July 22 and 23

Discussions on Ramifications of Advancing Medicaid Payments:

Preface

Concern has been raised regarding the consequences of converting Medicaid payments to advances or prospective payments for services not yet rendered. Advances, as prospective payments are grants. As grants the payments are subject to grant recovery provisions of the statute.

  1. Question: How will advances be reconciled?

    Answer: As per the Attachment B of the community services contract, reconciliation will be based on agency wide accumulated expenses verses agency wide earned revenue regardless of program source or Medicaid verses non-Medicaid service lines. The past standard practice of reconciliation by individual funded programs will be suspended in FY 2005. 

  2. Question: If this (FY 2005) is a held harmless year, why can't we go back to how Medicaid payments were made in the past?

    Answer: FY 2005 is a transition year and the Attachment B of the contract a transition document reflecting elements of the past practices and active elements to address conversion to fee-for-service in FY 06 or shortly thereafter.
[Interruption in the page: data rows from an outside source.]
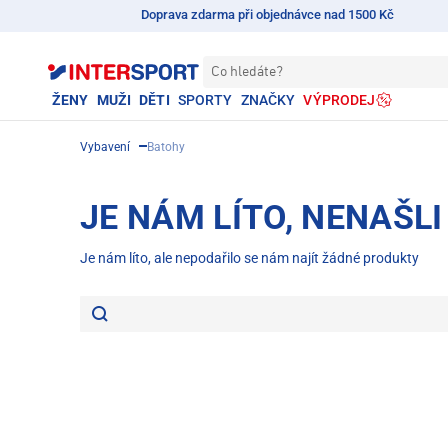
Doprava zdarma při objednávce nad 1500 Kč
Co hledáte?
ŽENY
MUŽI
DĚTI
SPORTY
ZNAČKY
VÝPRODEJ
Vybavení
Batohy
JE NÁM LÍTO, NENAŠL
Je nám líto, ale nepodařilo se nám najít žádné produkty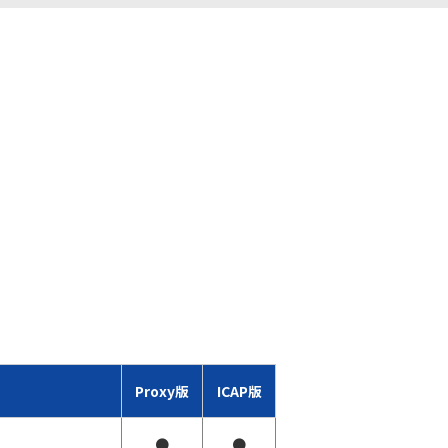
Proxy版
ICAP版
●
●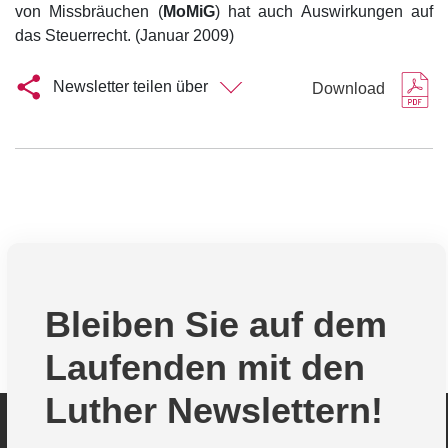
von Missbräuchen (
MoMiG
) hat auch Auswirkungen auf
das Steuerrecht. (Januar 2009)
Newsletter teilen über
Download
Bleiben Sie auf dem
Laufenden mit den
Luther Newslettern!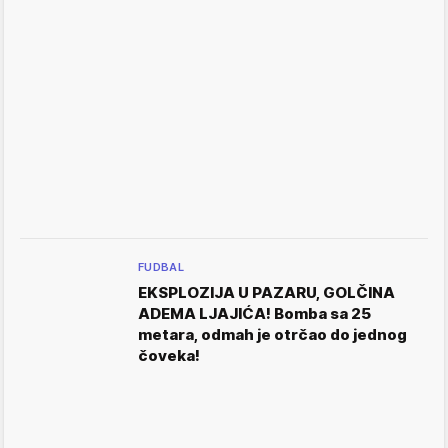
FUDBAL
EKSPLOZIJA U PAZARU, GOLČINA
ADEMA LJAJIĆA! Bomba sa 25
metara, odmah je otrčao do jednog
čoveka!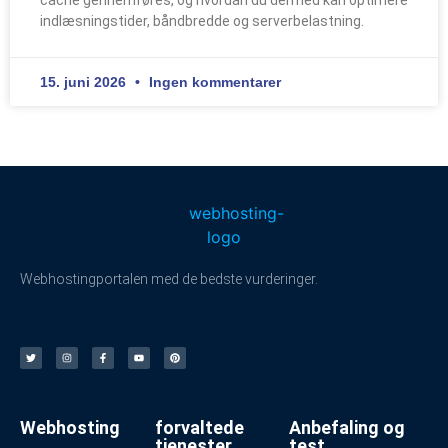
cache gennemføres, og hvordan du dermed kan optimere
indlæsningstider, båndbredde og serverbelastning.
15. juni 2026
Ingen kommentarer
Webhostingportalen med de bedste vurderinger.
Webhosting
forvaltede
Anbefaling og
tjenester
test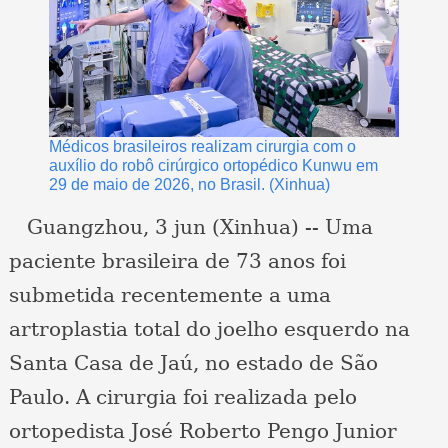
Médicos brasileiros realizam cirurgia com o
auxílio do robô cirúrgico ortopédico Kunwu em
29 de maio de 2026, no Brasil. (Xinhua)
Guangzhou, 3 jun (Xinhua) -- Uma
paciente brasileira de 73 anos foi
submetida recentemente a uma
artroplastia total do joelho esquerdo na
Santa Casa de Jaú, no estado de São
Paulo. A cirurgia foi realizada pelo
ortopedista José Roberto Pengo Junior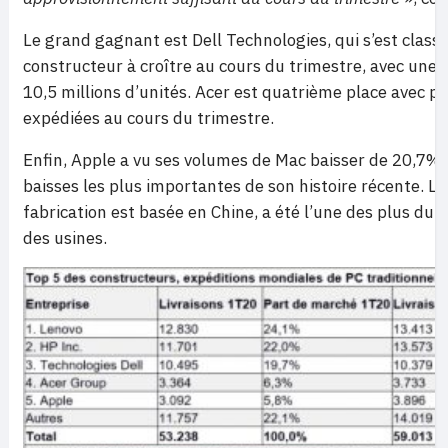
Le grand gagnant est Dell Technologies, qui s’est classé 
constructeur à croître au cours du trimestre, avec une
10,5 millions d’unités. Acer est quatrième place avec pr
expédiées au cours du trimestre.
Enfin, Apple a vu ses volumes de Mac baisser de 20,7% d
baisses les plus importantes de son histoire récente. 
fabrication est basée en Chine, a été l’une des plus d
des usines.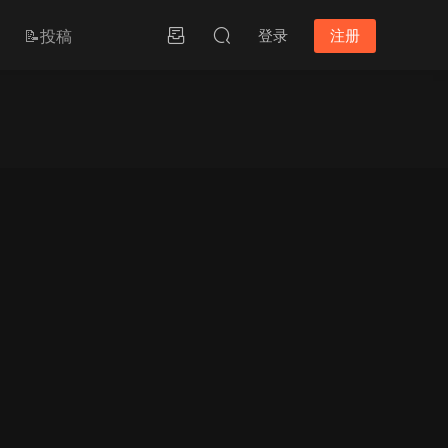
📝投稿
登录
注册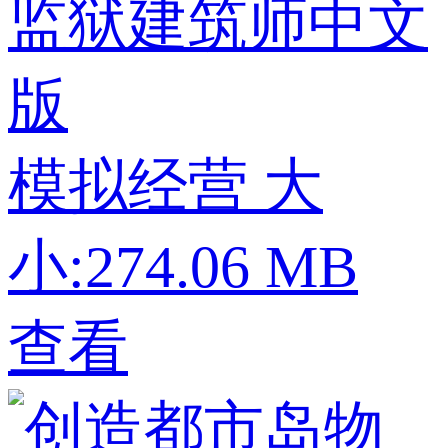
监狱建筑师中文
版
模拟经营
大
小:274.06 MB
查看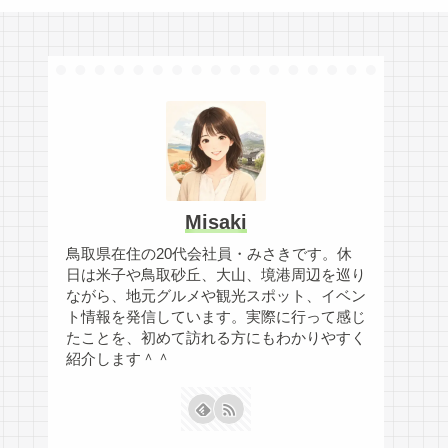
Misaki
鳥取県在住の20代会社員・みさきです。休
日は米子や鳥取砂丘、大山、境港周辺を巡り
ながら、地元グルメや観光スポット、イベン
ト情報を発信しています。実際に行って感じ
たことを、初めて訪れる方にもわかりやすく
紹介します＾＾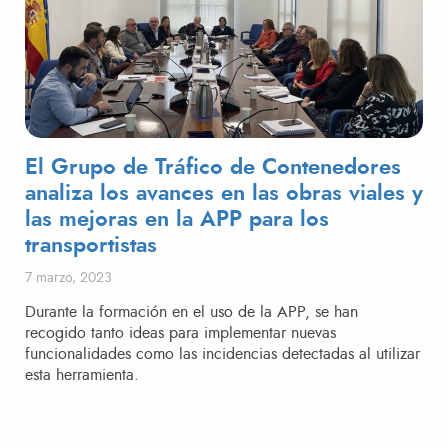
El Grupo de Tráfico de Contenedores
analiza los avances en las obras viales y
las mejoras en la APP para los
transportistas
Publicado el
7 marzo, 2023
Durante la formación en el uso de la APP, se han
recogido tanto ideas para implementar nuevas
funcionalidades como las incidencias detectadas al utilizar
esta herramienta.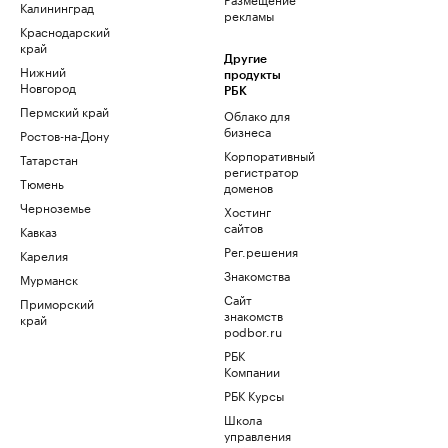
Калининград
рекламы
Краснодарский
край
Другие
Нижний
продукты
Новгород
РБК
Пермский край
Облако для
бизнеса
Ростов-на-Дону
Корпоративный
Татарстан
регистратор
Тюмень
доменов
Черноземье
Хостинг
сайтов
Кавказ
Рег.решения
Карелия
Знакомства
Мурманск
Сайт
Приморский
знакомств
край
podbor.ru
РБК
Компании
РБК Курсы
Школа
управления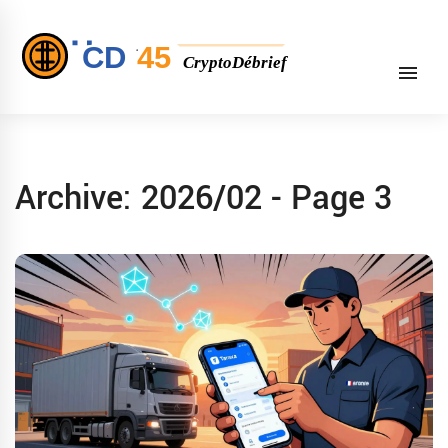
Archive: 2026/02 - Page 3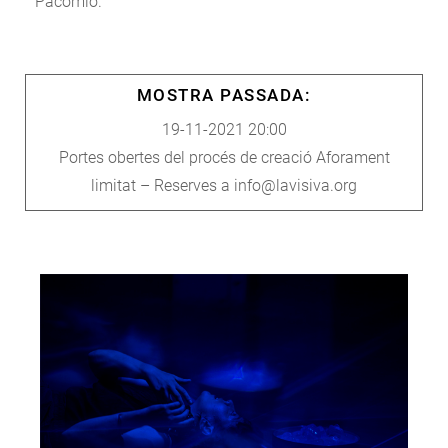
Pacomio.
MOSTRA PASSADA:
19-11-2021 20:00
Portes obertes del procés de creació Aforament
limitat – Reserves a info@lavisiva.org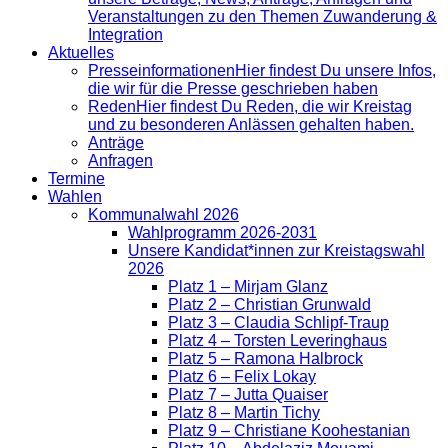
Veranstaltungen zu den Themen Zuwanderung &
Integration
Aktuelles
Presse­informationen
Hier findest Du unsere Infos,
die wir für die Presse geschrieben haben
Reden
Hier findest Du Reden, die wir Kreistag
und zu besonderen Anlässen gehalten haben.
Anträge
Anfragen
Termine
Wahlen
Kommunalwahl 2026
Wahlprogramm 2026-2031
Unsere Kandidat*innen zur Kreistagswahl
2026
Platz 1 – Mirjam Glanz
Platz 2 – Christian Grunwald
Platz 3 – Claudia Schlipf-Traup
Platz 4 – Torsten Leveringhaus
Platz 5 – Ramona Halbrock
Platz 6 – Felix Lokay
Platz 7 – Jutta Quaiser
Platz 8 – Martin Tichy
Platz 9 – Christiane Koohestanian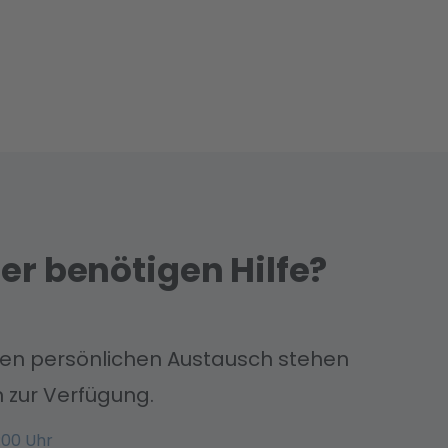
er benötigen Hilfe?
nen persönlichen Austausch stehen
 zur Verfügung.
:00 Uhr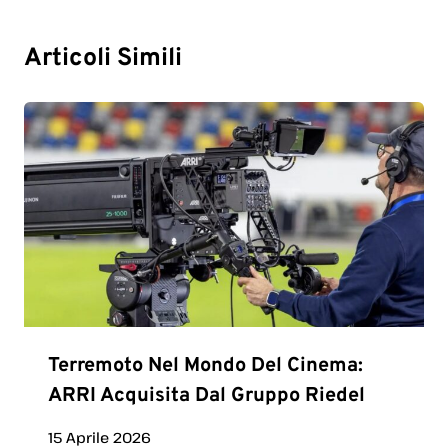
Articoli Simili
Terremoto Nel Mondo Del Cinema:
ARRI Acquisita Dal Gruppo Riedel
15 Aprile 2026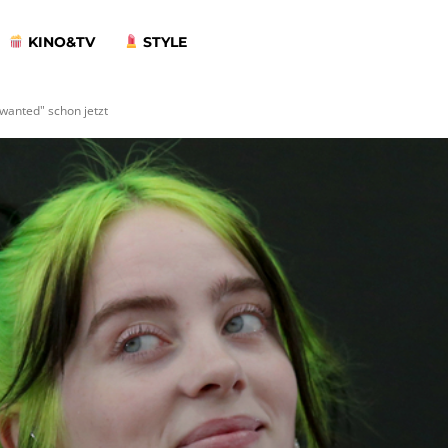
KINO&TV
STYLE
i wanted" schon jetzt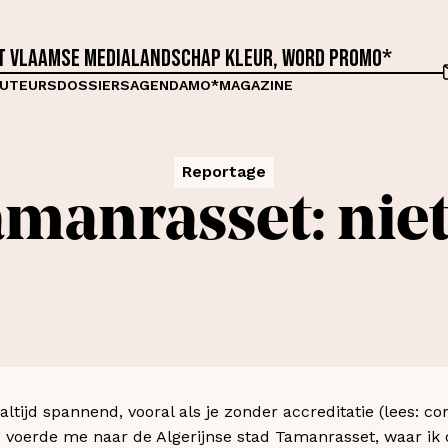
et Vlaamse medialandschap kleur, word proMO*
UTEURS
DOSSIERS
AGENDA
MO*MAGAZINE
Reportage
amanrasset: nie
ltijd spannend, vooral als je zonder accreditatie (lees: con
 voerde me naar de Algerijnse stad Tamanrasset, waar ik 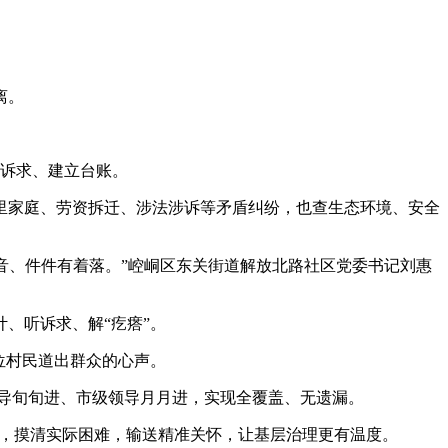
离。
解诉求、建立台账。
家庭、劳资拆迁、涉法涉诉等矛盾纠纷，也查生态环境、安全
音、件件有着落。”崆峒区东关街道解放北路社区党委书记刘惠
、听诉求、解“疙瘩”。
位村民道出群众的心声。
导旬旬进、市级领导月月进，实现全覆盖、无遗漏。
”，摸清实际困难，输送精准关怀，让基层治理更有温度。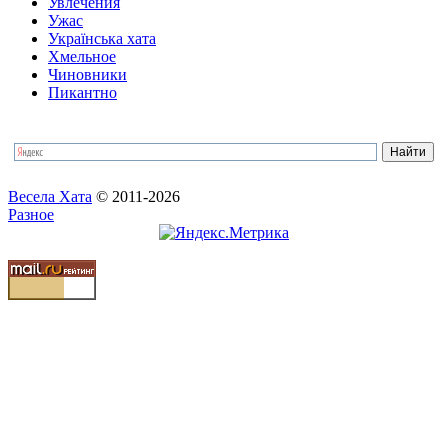
Увлечения
Ужас
Українська хата
Хмельное
Чиновники
Пикантно
Весела Хата
© 2011-2026
Разное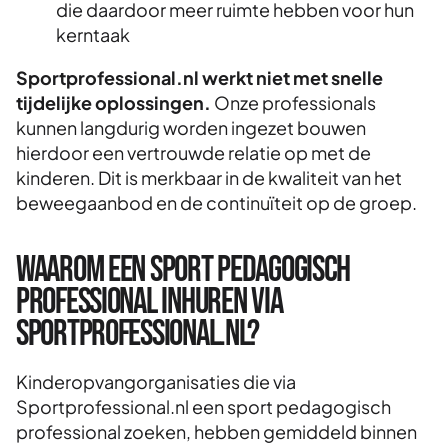
die daardoor meer ruimte hebben voor hun
kerntaak
Sportprofessional.nl werkt niet met snelle
tijdelijke oplossingen.
Onze professionals
kunnen langdurig worden ingezet bouwen
hierdoor een vertrouwde relatie op met de
kinderen. Dit is merkbaar in de kwaliteit van het
beweegaanbod en de continuïteit op de groep.
Waarom een sport pedagogisch
professional inhuren via
Sportprofessional.nl?
Kinderopvangorganisaties die via
Sportprofessional.nl een sport pedagogisch
professional zoeken, hebben gemiddeld binnen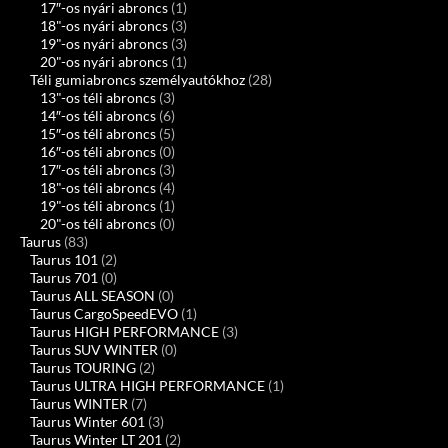
17″-os nyári abroncs
(1)
18"-os nyári abroncs
(3)
19"-os nyári abroncs
(3)
20"-os nyári abroncs
(1)
Téli gumiabroncs személyautókhoz
(28)
13"-os téli abroncs
(3)
14″-os téli abroncs
(6)
15″-os téli abroncs
(5)
16″-os téli abroncs
(0)
17″-os téli abroncs
(3)
18"-os téli abroncs
(4)
19"-os téli abroncs
(1)
20"-os téli abroncs
(0)
Taurus
(83)
Taurus 101
(2)
Taurus 701
(0)
Taurus ALL SEASON
(0)
Taurus CargoSpeedEVO
(1)
Taurus HIGH PERFORMANCE
(3)
Taurus SUV WINTER
(0)
Taurus TOURING
(2)
Taurus ULTRA HIGH PERFORMANCE
(1)
Taurus WINTER
(7)
Taurus Winter 601
(3)
Taurus Winter LT 201
(2)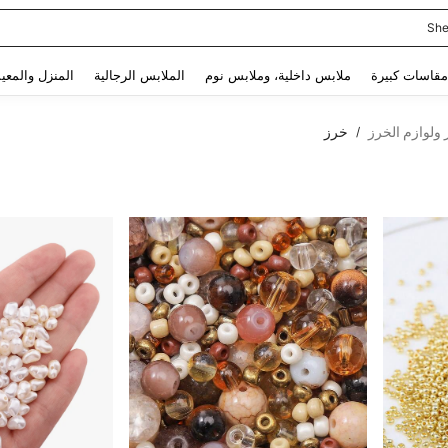
She
Use up and down arrow keys to البحث الأخير and البحث والعثور. Press Enter to select.
مقاسات كبيرة
ملابس داخلية، وملابس نوم
الملابس الرجالية
المنزل والمعي
 ولوازم الخرز
خرز
/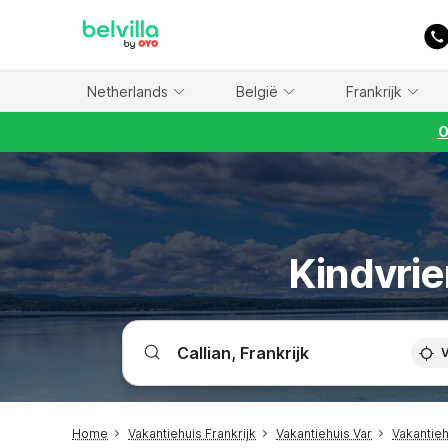
WIZARD MEMBER
Netherlands
België
Frankrijk
O
Kindvrie
V
Home
Vakantiehuis Frankrijk
Vakantiehuis Var
Vakantieh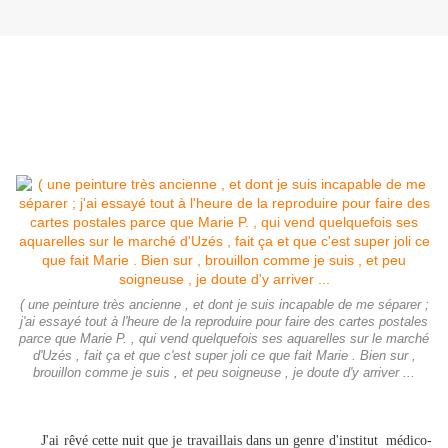
( une peinture très ancienne , et dont je suis incapable de me séparer ;
j'ai essayé tout à l'heure de la reproduire pour faire des cartes postales
parce que Marie P. , qui vend quelquefois ses aquarelles sur le marché
d'Uzés , fait ça et que c'est super joli ce que fait Marie . Bien sur ,
brouillon comme je suis , et peu soigneuse , je doute d'y arriver ...
J'ai rêvé cette nuit que je travaillais dans un genre d'institut médico-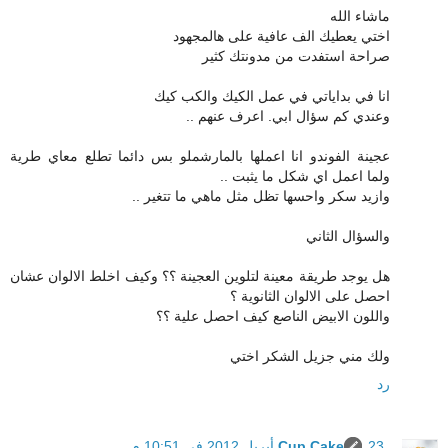
ماشاء الله
اختي يعطيك الف عافية على هالمجهود
صراحة استفدت من مدونتك كثير
انا في بداياتي في عمل الكيك والكب كيك
وعندي كم سؤال ابي. اعرف عنهم ..
عجينة الفوندو انا اعملها بالمارشملو بس دائما تطلع معاي طرية
ولما اعمل اي شكل ما يثبت ..
وازيد سكر واحسها تظل مثل ماهي ما تتغير ..
والسؤال الثاني
هل يوجد طريقة معينة لتلوين العجينة ؟؟ وكيف اخلط الالوان عشان
احصل على الالوان الثانوية ؟
واللون الابيض الناصع كيف احصل علية ؟؟
ولك مني جزيل الشكر اختي
رد
23 أبريل 2012 في 10:51 م
Cup Cake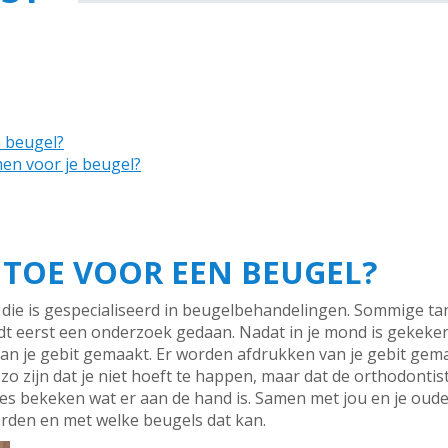
n beugel?
en voor je beugel?
E TOE VOOR EEN BEUGEL?
 die is gespecialiseerd in beugelbehandelingen. Sommige ta
rdt eerst een onderzoek gedaan. Nadat in je mond is gekek
van je gebit gemaakt. Er worden afdrukken van je gebit gema
 zijn dat je niet hoeft te happen, maar dat de orthodontis
ies bekeken wat er aan de hand is. Samen met jou en je ou
orden en met welke beugels dat kan.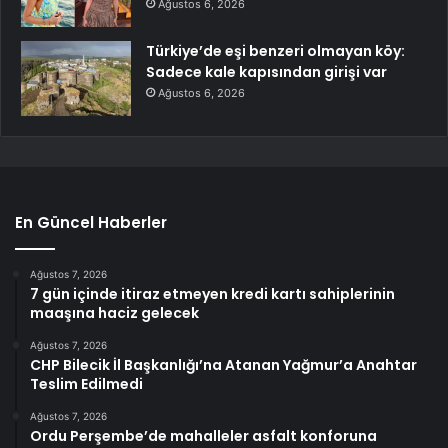
Ağustos 6, 2026
Türkiye’de eşi benzeri olmayan köy:
Sadece kale kapısından girişi var
Ağustos 6, 2026
En Güncel Haberler
Ağustos 7, 2026
7 gün içinde itiraz etmeyen kredi kartı sahiplerinin
maaşına haciz gelecek
Ağustos 7, 2026
CHP Bilecik İl Başkanlığı’na Atanan Yağmur’a Anahtar
Teslim Edilmedi
Ağustos 7, 2026
Ordu Perşembe’de mahalleler asfalt konforuna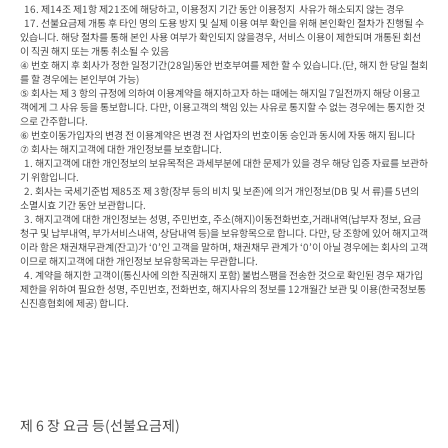
  16. 제14조 제1항 제21조에 해당하고, 이용정지 기간 동안 이용정지  사유가 해소되지 않는 경우
  17. 선불요금제 개통 후 타인 명의 도용 방지 및 실제 이용 여부 확인을 위해 본인확인 절차가 진행될 수 
있습니다. 해당 절차를 통해 본인 사용 여부가 확인되지 않을경우, 서비스 이용이 제한되며 개통된 회선
이 직권 해지 또는 개통 취소될 수 있음

④ 번호 해지 후 회사가 정한 일정기간(28일)동안 번호부여를 제한 할 수 있습니다.(단, 해지 한 당일 철회
를 할 경우에는 본인부여 가능)

⑤ 회사는 제 3 항의 규정에 의하여 이용계약을 해지하고자 하는 때에는 해지일 7일전까지 해당 이용고
객에게 그 사유 등을 통보합니다. 다만, 이용고객의 책임 있는 사유로 통지할 수 없는 경우에는 통지한 것
으로 간주합니다.

⑥ 번호이동가입자의 변경 전 이용계약은 변경 전 사업자의 번호이동 승인과 동시에 자동 해지 됩니다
The overwhelming concern in the conversion was cash flow; ensuring payments in sufficient volume and timeliness were made to assure provider financial certainty and stability. In so doing payments will be made in 1/12 increment in advance of services rendered and for the first time anticipated Medicaid payment would be advanced in total.

    The system cannot continue the practice of separating or segregating the FFP portion of the payment from the GRF portion. Medicaid reimbursements are earned by the state after the entire service has been paid in full. So with the increased Medicaid revenue targets, and the merging of both GRF & FFP payments, failure to advance funds would result in diminished cash flows when compared to past years. Therefore advancing payments for Medicaid services was offered to address the issue.

  3. Question: But this is a change from past practice and isn't fee-for-service! In fact it's converting a payment earned as purchase of service and converting it to a grant!

    Answer: Transitions by definition are a combination of elements moving the system into a different and desired direction. Compromises are made that reflect elements of multiple reimbursement systems that are awkward to balance. To respond to focused concerns regarding cash flow, which fee-for-service affects, advanced payments were preserved. In the meantime the test phase agencies would test the appropriateness of the Medicaid targets and other issues to assist in determining the future configuration of fee-for-service. 

  4. Question: The contract amendment sent is problematic. The contract itself doesn't give authority to reconcile Medicaid on an expense basis, the amendment does. If we refuse to sign the amendment but return the signed contract, will a contract be fully processed and executed?

    Answer: First the amendment was sent to clarify what was ambiguous to some. It is the Department's intent, representation and position that capacity grants, Medicaid and non-Medicaid allocations, as a whole be reconciled against agency wide mental health expenses. Second, an error was made in the initial contact cover sheet that was misleading. The point of the amendment was to clean it up. Lastly, failing to sign and return the amendment will not block the processing of a contract. The reconciliation provisions cited however will still apply. 

  5. Question: How and when will agency allocations be adjusted to reflect actual FY 2004 claiming inclusive of the retrospective claiming efforts made by community agencies?

    Answer: Traditionally adjustments are made to agency contracts in the late Summer early Fall amending the contract to reflect the final budget approved as it varied from the Governor's February budget request. The question asked here, is more complex. The language in the Memorandum of Understanding and the Finance Act implementing the budget agreement appears to significantly constraint FFP (Federal Financial Participation) earned and deposited into the 718 Trust Fund.

    There will be a revised distribution of Mental Health Trust Fund receipts. Beginning with State Fiscal Year 2005, the first $95,000,000 received by the Department shall be deposited 26.3% into the General Revenue Fund and 73.7% into the Community Mental Health Medicaid Trust Fund. Amounts received in excess of $95,000,000 in fiscal years 2005 and 2006 shall be deposited 50% into the General Revenue Fund and 50% into the Community Mental Health Medicaid Trust Fund. This policy will be reexamined prior to fiscal year 2007.

    Possible responses and actions to consider retrospective/enhanced error reporting claiming into each agency's FY 2005 base are being explored.